Ágnes Szabó *, Gábor Horváth *, János Szöllosi * {dagger} and Peter Nagy *

* Department of Biophysics and Cell Biology, and {dagger} Cell Biology and Signaling Research Group of the Hungarian Academy of Sciences, Research Center for Molecular Medicine, University of Debrecen, Debrecen, Hungary

Correspondence: Address reprint requests to Peter Nagy, Dept. of Biophysics and Cell Biology, University of Debrecen, Egyetem Square 1, Debrecen 4010, Hungary. E-mail: nagyp{at}dote.hu.

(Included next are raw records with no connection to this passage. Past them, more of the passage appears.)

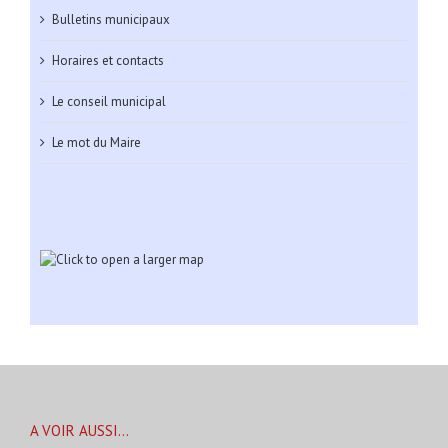
Bulletins municipaux
Horaires et contacts
Le conseil municipal
Le mot du Maire
A VOIR AUSSI…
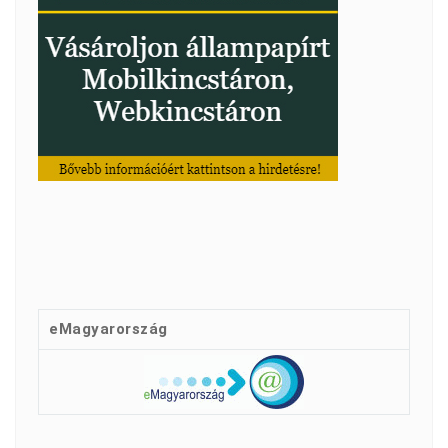
eMagyarország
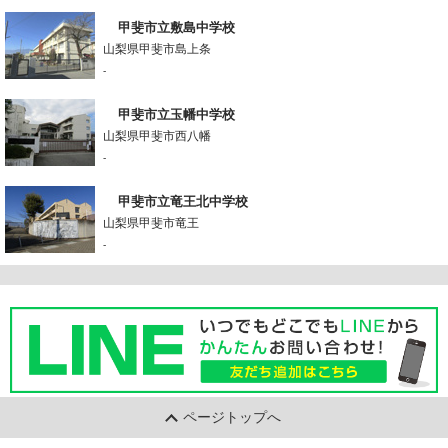
甲斐市立敷島中学校
山梨県甲斐市島上条
-
甲斐市立玉幡中学校
山梨県甲斐市西八幡
-
甲斐市立竜王北中学校
山梨県甲斐市竜王
-
ページトップへ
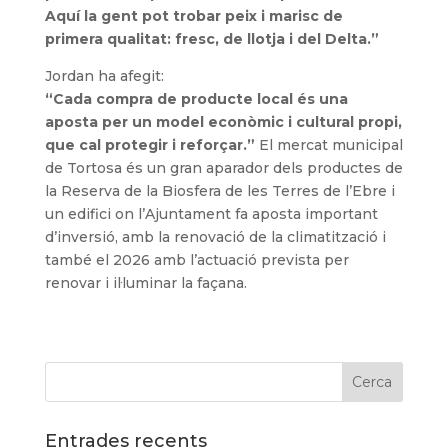
Aquí la gent pot trobar peix i marisc de
primera qualitat: fresc, de llotja i del Delta.”
Jordan ha afegit:
“Cada compra de producte local és una
aposta per un model econòmic i cultural propi,
que cal protegir i reforçar.”
El mercat municipal
de Tortosa és un gran aparador dels productes de
la Reserva de la Biosfera de les Terres de l’Ebre i
un edifici on l’Ajuntament fa aposta important
d’inversió, amb la renovació de la climatització i
també el 2026 amb l’actuació prevista per
renovar i il·luminar la façana.
Entrades recents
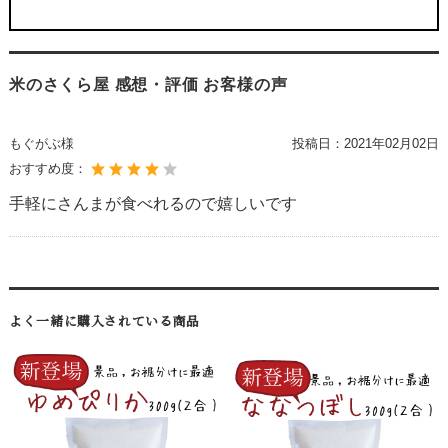
米のさくら屋 感想・評価 お客様の声
もぐがぶ様
投稿日：
2021年02月02日
おすすめ度：
手軽にさんまが食べれるので嬉しいです
よく一緒に購入されている商品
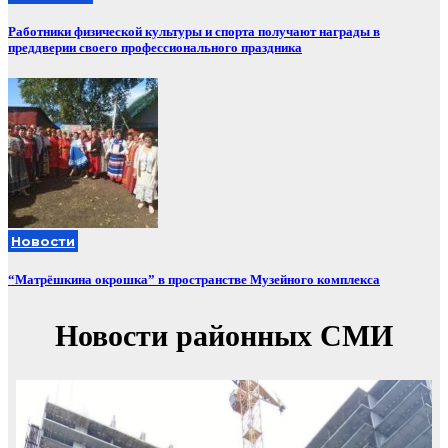
Работники физической культуры и спорта получают награды в
преддверии своего профессионального праздника
Новости
“Матрёшкина окрошка” в пространстве Музейного комплекса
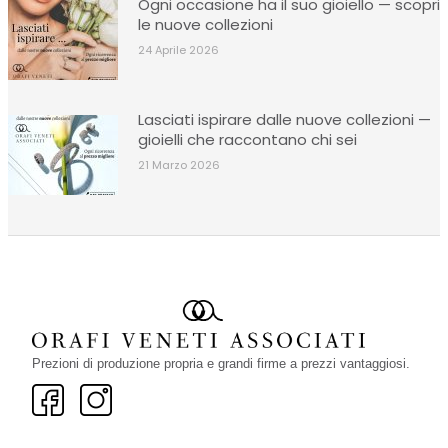
Ogni occasione ha il suo gioiello — scopri
le nuove collezioni
24 Aprile 2026
Lasciati ispirare dalle nuove collezioni —
gioielli che raccontano chi sei
21 Marzo 2026
Prezioni di produzione propria e grandi firme a prezzi vantaggiosi.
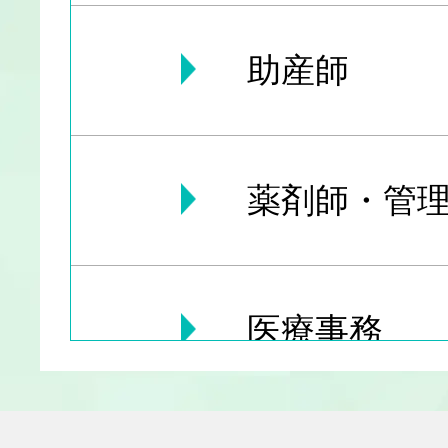
助産師
薬剤師・管理
医療事務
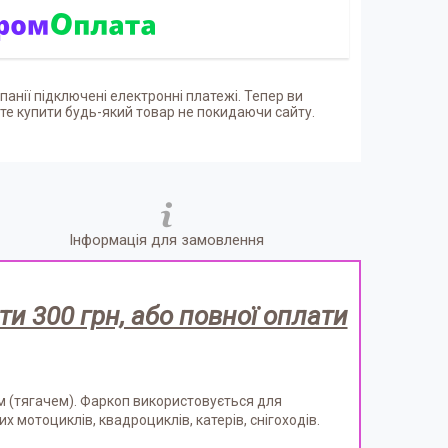
панії підключені електронні платежі. Тепер ви
е купити будь-який товар не покидаючи сайту.
Інформація для замовлення
и 300 грн, або повної оплати
м (тягачем). Фаркоп використовується для
 мотоциклів, квадроциклів, катерів, снігоходів.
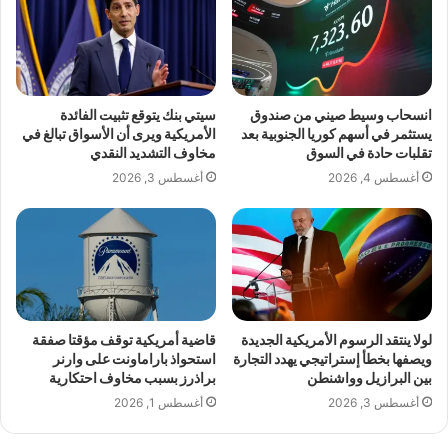
انسحاب وسيط صيني من صندوق
سيتي بنك يتوقع تثبيت الفائدة
يستثمر في أسهم كوريا الجنوبية بعد
الأمريكية ويرى أن الأسواق تبالغ في
تقلبات حادة في السوق
مخاوف التشديد النقدي
أغسطس 4, 2026
أغسطس 3, 2026
لولا ينتقد الرسوم الأمريكية الجديدة
قاضية أمريكية توقف مؤقتا صفقة
ويصفها بخطأ إستراتيجي يهدد التجارة
استحواذ باراماونت على وارنر
بين البرازيل وواشنطن
براذرز بسبب مخاوف احتكارية
أغسطس 3, 2026
أغسطس 1, 2026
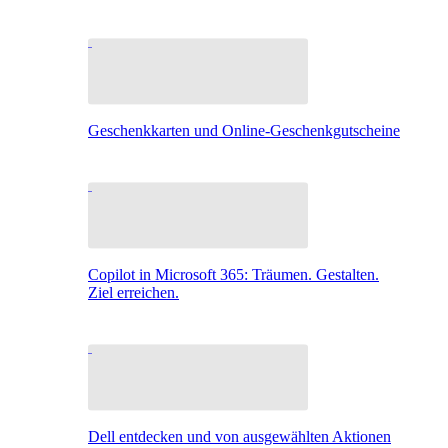
Geschenkkarten und Online-Geschenkgutscheine
Copilot in Microsoft 365: Träumen. Gestalten.
Ziel erreichen.
Dell entdecken und von ausgewählten Aktionen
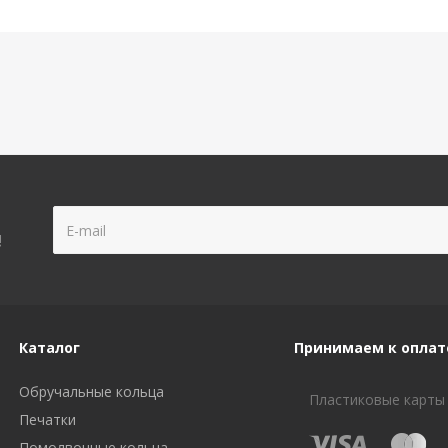
!
Каталог
Принимаем к оплат
Обручальные кольца
Пластиковые карты
Печатки
Помолвочные кольца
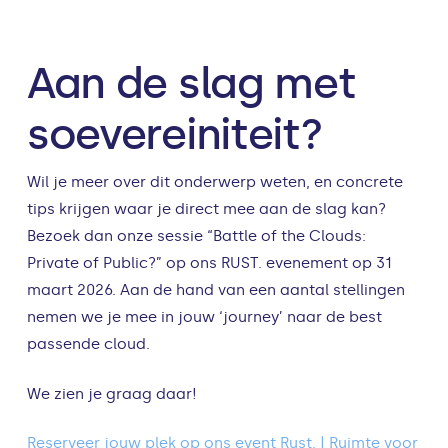
Aan de slag met
soevereiniteit?
Wil je meer over dit onderwerp weten, en concrete
tips krijgen waar je direct mee aan de slag kan?
Bezoek dan onze sessie “Battle of the Clouds:
Private of Public?” op ons RUST. evenement op 31
maart 2026. Aan de hand van een aantal stellingen
nemen we je mee in jouw ‘journey’ naar de best
passende cloud.
We zien je graag daar!
Reserveer jouw plek op ons event Rust. | Ruimte voor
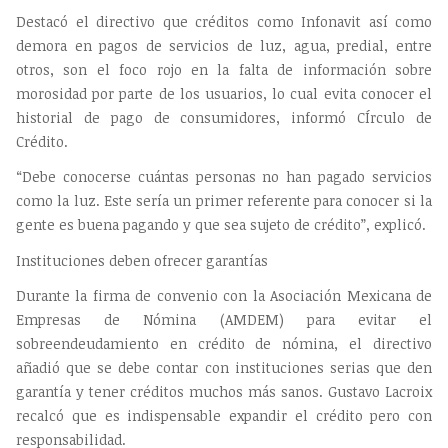
Destacó el directivo que créditos como Infonavit así como
demora en pagos de servicios de luz, agua, predial, entre
otros, son el foco rojo en la falta de información sobre
morosidad por parte de los usuarios, lo cual evita conocer el
historial de pago de consumidores, informó CÍrculo de
Crédito.
“Debe conocerse cuántas personas no han pagado servicios
como la luz. Este sería un primer referente para conocer si la
gente es buena pagando y que sea sujeto de crédito”, explicó.
Instituciones deben ofrecer garantías
Durante la firma de convenio con la Asociación Mexicana de
Empresas de Nómina (AMDEM) para evitar el
sobreendeudamiento en crédito de nómina, el directivo
añadió que se debe contar con instituciones serias que den
garantía y tener créditos muchos más sanos. Gustavo Lacroix
recalcó que es indispensable expandir el crédito pero con
responsabilidad.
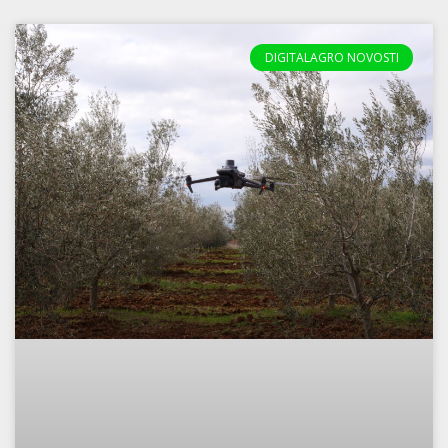
DIGITALAGRO NOVOSTI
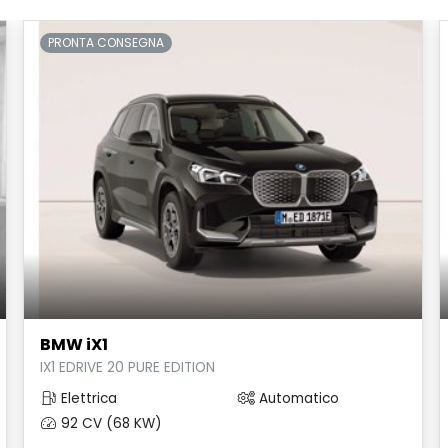
PRONTA CONSEGNA
BMW iX1
IX1 EDRIVE 20 PURE EDITION
Elettrica
Automatico
92 CV (68 KW)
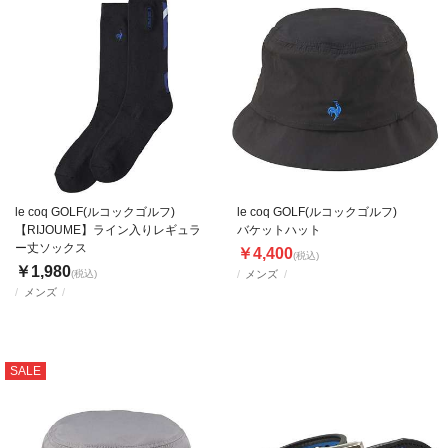
le coq GOLF(ルコックゴルフ)
le coq GOLF(ルコックゴルフ)
【RIJOUME】ライン入りレギュラ
バケットハット
ー丈ソックス
￥4,400
(税込)
￥1,980
(税込)
メンズ
メンズ
SALE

The association of receptor tyrosine kinases is a key step in the initiation of growth factor-mediated signaling. Although the ligand-induced dimerization of inactive, monomeric receptors was the central dogma of receptor tyrosine kinase activation for decades, the existence of larger oligomers is now accepted. Both homoassociations and heteroassociations are of extreme importance in the epidermal growth factor (EGF) receptor family, leading to diverse and robust signaling. We present a statistically reliable, flow-cytometric homo-fluorescence resonance energy transfer method for the quantitative characterization of large-scale receptor clusters. We assumed that a fraction of a certain protein species is monomeric, whereas the rest are present in homoclusters of N-mers. We measured fluorescence anisotropy as a function of the saturation of fluorescent antibody binding, and fitted the model to the anisotropy data yielding the fraction of monomers and the cluster size. We found that ErbB2 formed larger homoclusters than ErbB1. Stimulation with EGF and heregulin led to a decrease in ErbB2 homocluster size, whereas ErbB1 homoclusters became larger after EGF stimulation. The activation level of ErbB2 was inversely proportional to its homocluster size. We conclude that homoclusters of ErbB1 and ErbB2 behave in a fundamentally different way. Whereas huge ErbB2 clusters serve as a reservoir of inactive coreceptors and dissociate upon stimulation, small ErbB1 homoclusters form higher-order oligomers after ligand binding.